═════ Task data ═════

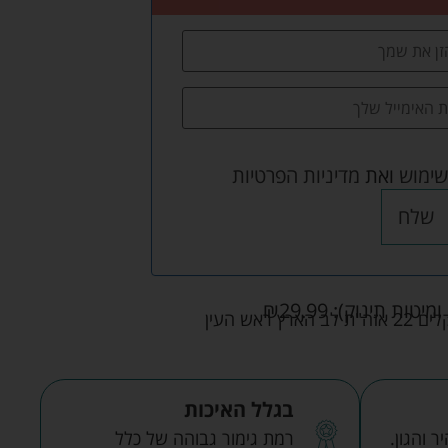
שימוש
ואת
מדיניות הפרטיות
שלח
ומיטות תינוק):
29.99
₪
אש העין
בגלל האיכות
 והגון.
רמת גימור גבוהה של כלל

═════

The entries above must be output exactly, with every image left out.

Solution to this problem |
שימוש
ואת
מדיניות הפרטיות
שלח
ומיטות תינוק):
29.99
₪
אש העין
בגלל האיכות
 והגון.
רמת גימור גבוהה של כלל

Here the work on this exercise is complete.